もしやもう時間が無いとか? 着替えに時間をかけすぎたのかもしれない。……そうであればよかったのだが。
現実とは非常に残酷だった。
「俺とシルフさんとシュヴァルツは耳が良いんで、さっきの『にゃん』って言ってるやつも聞こえてるんですよね。あ、勿論めっちゃ可愛いかったですよ」
!? 聞こえてるって言った? 皆に今の聞かれていたの────?!
「〜〜〜〜〜〜〜〜〜〜っっっ!?」
過去最高の声にならない悲鳴。
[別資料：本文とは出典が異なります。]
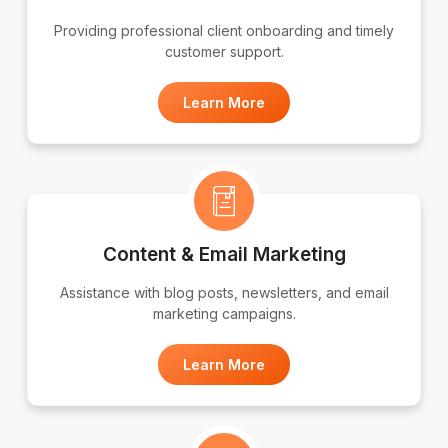
Providing professional client onboarding and timely
customer support.
Learn More
Content & Email Marketing
Assistance with blog posts, newsletters, and email
marketing campaigns.
Learn More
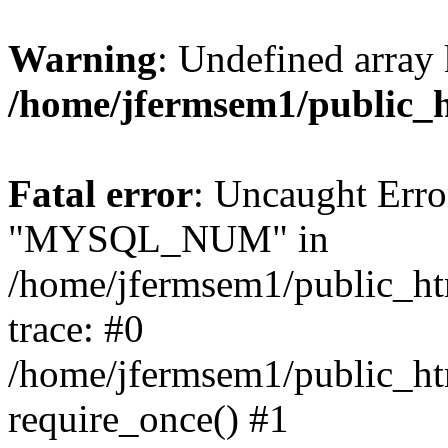
Warning
: Undefined array 
/home/jfermsem1/public_
Fatal error
: Uncaught Erro
"MYSQL_NUM" in
/home/jfermsem1/public_htm
trace: #0
/home/jfermsem1/public_htm
require_once() #1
もはやモスキート音だ。
「おい何でバラすんだよ。もう少し楽しませろ」
「後から姫さんに盗み聞きがバレて幻滅されるのはテメーなんだから、寧ろ感謝しろクソ悪魔」
「アミィ〜! 久々に聞いたけどすっごく可愛い! きっと猫アミィもす〜〜っごく可愛いんだろうなぁ、早く見たいなぁ」
「「久々……?」」
モスキート音の向こうから、自由気ままな人外さん達の声が薄らと聞こえてくる。
もうやだぁ、この部屋から出たくないよぅ……でも私が言い出しっぺなんだもん、私だけは逃げちゃ駄目だよね……うぅ……。
「──さっきのは忘れてください。照れがあってより恥ずかしいので」
逃げ出したい気持ちをなんとか堪えて休憩部屋から出るやいなや、人外さん達へ抗議する。
「…………」
何故黙る。私を見て黙るな。そんなにおかしいか。貴方達に救えるのか、この虚しい私が。
「……主君の愛らしさに乾杯」
「ああ……この眩さ、我が目にしかと焼き付けよう」
「どうしよう、俺、どちらかと言えば犬派だけど今日から猫派に改宗してもいーかもしれん……」
アルベルトとイリオーデがまた変なことを言っている。師匠に至っては何故か猫派になろうとしているようだ。
「──今すぐ、しまわないと」
「なんて破壊力なんだよ……ッ」
シルフとシュヴァルツの目が怖い。ギラギラしている。
これ、本当に上手くお手伝いできるのかなぁ……そもそも私は語尾問題を解決出来るのだろうか。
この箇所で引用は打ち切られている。